Anekdoten eines Bilderbuch-Tierarztes in Euerdorf
Autor: Doris Bauer
Euerdorf, Montag, 22. Oktober 2018
Lebendig und humorvoll trug der Sohn des bekannten Tierarztes Dr. Gerhard Parrisius aus den Buch seines Vaters Geschichten in Euerdorf vor.
Der Name Dr. Gerhard Parrisius ließ viele Interessierte aus Euerdorf, Sulzthal, Wirmsthal, Ramsthal und anderen umliegenden Gemeinden auch noch nach etwa 45 Jahren hellhörig werden. Knapp 100 Zuhörer folgten der Einladung der Freunde des Museums in den Zehntkeller in Euerdorf zu einer Veranstaltung, in der Dr. Ralph Parrisius, Veterinär wie sein Vater, aus dem Buch seines Vaters einige interessante und meist auch humorvolle Kapitel vortrug.
Brillanter Unterhalter
Die meisten Gäste hatten diesen legendären Tierarzt in den 1950er oder 1960er Jahren persönlich kennengelernt, der bei den Landwirten die Kühe künstlich besamte, kalbenden Kühen bei der Geburt half, Ferkel kastrierte oder Schweine impfte. Er kam auch bei Hausschlachtungen zur Fleischbeschau ins Haus oder behandelte gegebenenfalls auch einmal einen Hund oder eine Katze aufgrund einer Erkrankung oder eines Unfalls. In den Gastwirtschaften war er als brillanter Unterhalter oder scharfsinniger Kartler geachtet.

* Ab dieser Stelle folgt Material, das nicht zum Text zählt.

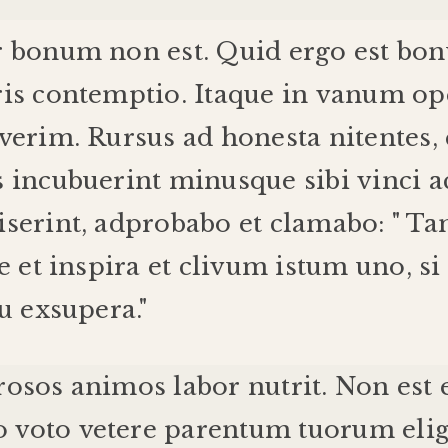
r
bonum
non
est
.
Quid
ergo
est
bo
is
contemptio
.
Itaque
in
vanum
op
averim
.
Rursus
ad
honesta
nitentes
,
s
incubuerint
minus
que
sibi
vinci
a
serint
,
adprobabo
et
clamabo
: "
Ta
e
et
inspira
et
clivum
istum
uno
,
si
tu
exsupera
."
rosos
animos
labor
nutrit
.
Non
est
o
voto
vetere
parentum
tuorum
eli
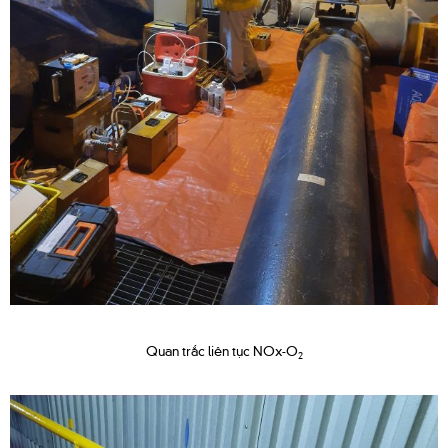
Quan trắc liên tục NOx
-O
2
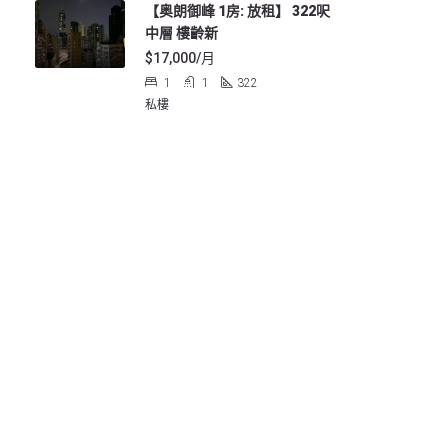
【奥朗御峰 1房: 放租】 322呎
中層 樓齡新
$17,000/月
1
1
322
私樓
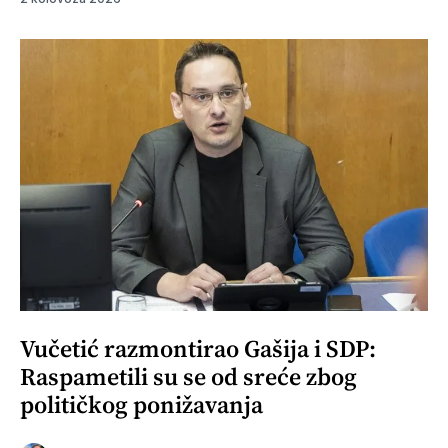
Vučetić razmontirao Gašija i SDP:
Raspametili su se od sreće zbog
političkog ponižavanja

Dr. Gerhard Parrisius seinerseits hatte auf jeden Fall die Menschen in den Dörfern des östlichen Landkreises Hammelburg schätzen gelernt. Die Begegnungen und zahlreichen Gespräche hatten ihn bald dazugehören lassen, und er hatte sich hier richtig wohl gefühlt. Sein besonderes Verhältnis zur Bevölkerung und zu den Tieren hatten ihm vielerlei Erlebnisse, gebracht, die er in seinem Buch "Adu Siegfried - Erinnerungen eines Landtierarztes" niederschrieb, das er 1992 herausgab und seiner Ehefrau Inge widmete. Dieses Buch war das Thema des Abends.

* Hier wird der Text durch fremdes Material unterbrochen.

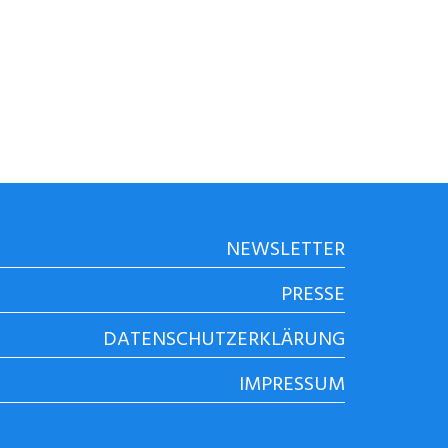
NEWSLETTER
PRESSE
DATENSCHUTZERKLÄRUNG
IMPRESSUM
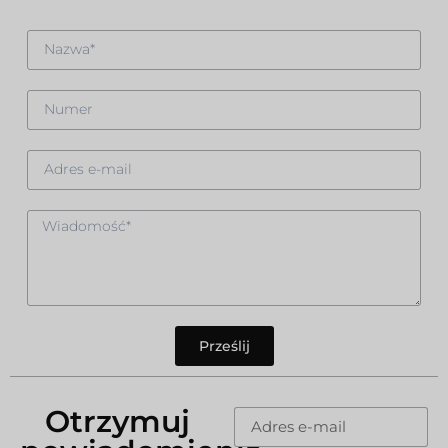
Prześlij
Otrzymuj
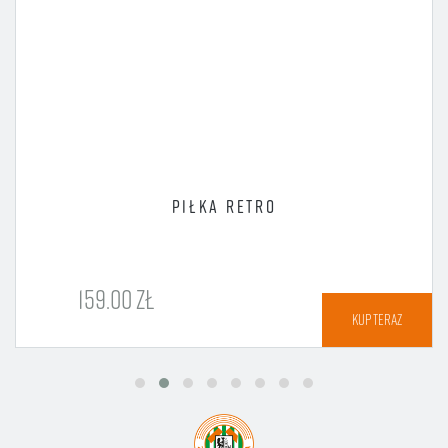
PIŁKA RETRO
159.00 ZŁ
KUP TERAZ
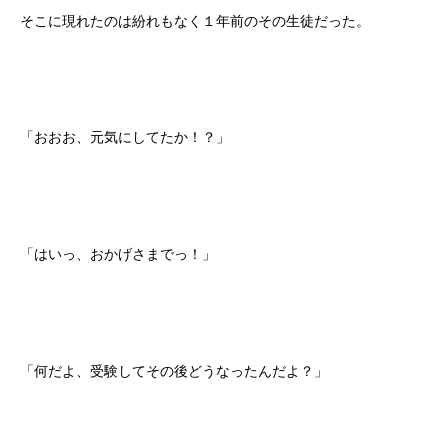
そこに現れたのは紛れもなく１年前のその生徒だった。
「おおお、元気にしてたか！？」
「はいっ、おかげさまでっ！」
「何だよ、受験してその後どうなったんだよ？」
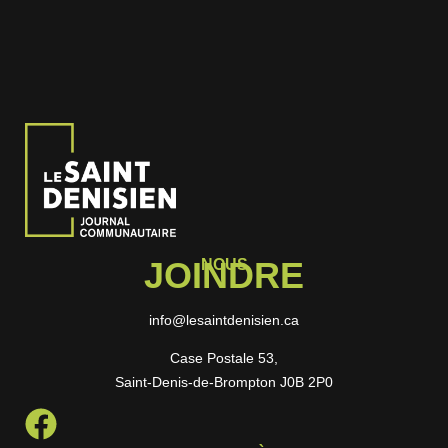
JOINDRE
NOUS
info@lesaintdenisien.ca
Case Postale 53,
Saint-Denis-de-Brompton J0B 2P0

Sechs Zwillingslämmer vergrößern Familie
Doktor Ralph Parrisius, aufgewachsen in Euerdorf und jetzt wohnhaft in Baden-Baden, erklärte sich spontan bereit, zu diesem Anlass zusammen mit seiner Frau Susanne anzureisen. Er trug in gekonnter Weise einige Kapitel dieses Buchs vor und fügte an passender Stelle immer wieder eigene Erfahrungen oder erklärende Ergänzungen ein. So erfuhren die gespannten Zuhörer zum Beispiel, dass die drei Tierarztkinder vom Besuch einer Schäferei insgesamt sechs Zwillingslämmer mit nach Hause brachten, die eigentlich geschlachtet werden sollten, um sie fortan als weitere Mitglieder ihrer "Tierfamilie" zu haben. Dass sie damit ihrer Mutter eine gewichtige Mehrarbeit aufbürdeten, war den Dreien damals nicht so klar.

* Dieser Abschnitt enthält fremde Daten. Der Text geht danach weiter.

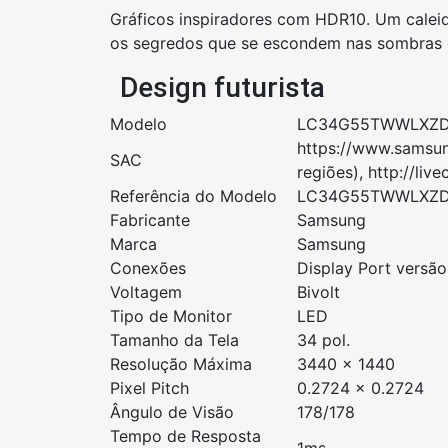
Gráficos inspiradores com HDR10. Um caleid
os segredos que se escondem nas sombras c
Design futurista
Modelo
LC34G55TWWLXZ
https://www.samsun
SAC
regiões), http://l
Referência do Modelo
LC34G55TWWLXZ
Fabricante
Samsung
Marca
Samsung
Conexões
Display Port versão
Voltagem
Bivolt
Tipo de Monitor
LED
Tamanho da Tela
34 pol.
Resolução Máxima
3440 x 1440
Pixel Pitch
0.2724 x 0.2724
Ângulo de Visão
178/178
Tempo de Resposta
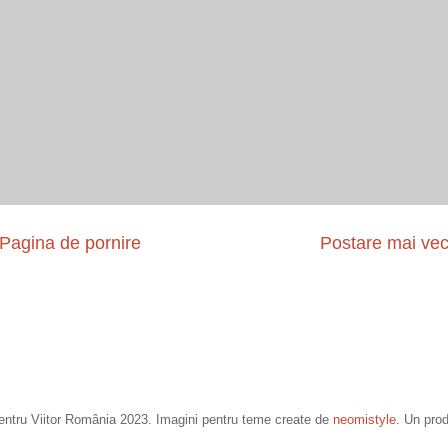
Pagina de pornire
Postare mai ve
entru Viitor România 2023. Imagini pentru teme create de
neomistyle
. Un pro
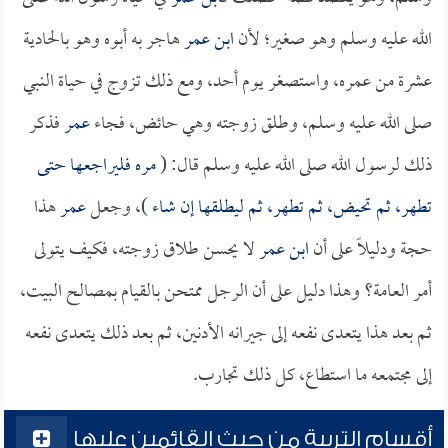
الله عليه وسلم وهو صغير؛ لأن
ابن عمر
هاجر به أبوه وهو بالحادية
عشرة من عمره، واستصغر يوم أحد، ومع ذلك تزوج في حياة النبي
صلى الله عليه وسلم، وطلق زوجته وهي حائض، فجاء
عمر
فذكر
ذلك لرسول الله صلى الله عليه وسلم قال: (
مره فليراجعها حتى
تطهر، ثم تحيض، ثم تطهر، ثم ليطلقها إن شاء
)، وجعل
عمر
هذا
حجة ودليلاً على أن
ابن عمر
لا يحسن طلاق زوجته، فكيف يتولى
أمر العامة؟ وهذا دليل على أن الرجل ممتحن بالقيام بمصالح البيت،
ثم بعد هذا يتعدى نفعه إلى جيرانه الأدنين، ثم بعد ذلك يتعدى نفعه
إلى مجتمعه ما استطاع، كل ذلك تجارب.
أقسام التربية من حيث القائمين عليها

Wie ein bauernschlauer Viehzüchter einem zahlungssäumigen Metzger das Geld aus der Tasche zog, erfuhren die Zuhörer in einem weiteren Kapitel, oder auch, wie die Wette zweier Pferdebesitzer ausging, ob die zwei rheinischen Kaltblüter wirklich stärker waren als die schlesische Warmblutstute.
Kuhhandel
Dass sich der Tierarzt auch selbst eine gewisse Bauernschläue aneignen musste, um nicht übers Ohr geschlagen zu werden, trug Parrisius junior in einem weiteren Abschnitt vor. So hatte ein Bauer seinem Vater zwei Mal "die mittlere" Kuh kostenlos nachbesamen lassen, da sie angeblich nicht trächtig geworden war, aber nach einem knappen Jahr drei Kälbchen verkauft. So stellte der Tierarzt dann eine Rechnung für das Impfen zweier Kälber aus, die der Bauer eigentlich gar nicht haben konnte - und bekam prompt sein Geld.
All diese Geschichten waren in sehr feinfühliger Sprache verfasst und wurden lebendig und humorvoll unter dem Applaus der Zuhörer vorgetragen. In den Pausen unterhielt der Pianist Ralf Meyer-Natus mit jazzigen Melodien, während an den Tischen Gespräche über das gerade Gehörte geführt wurden.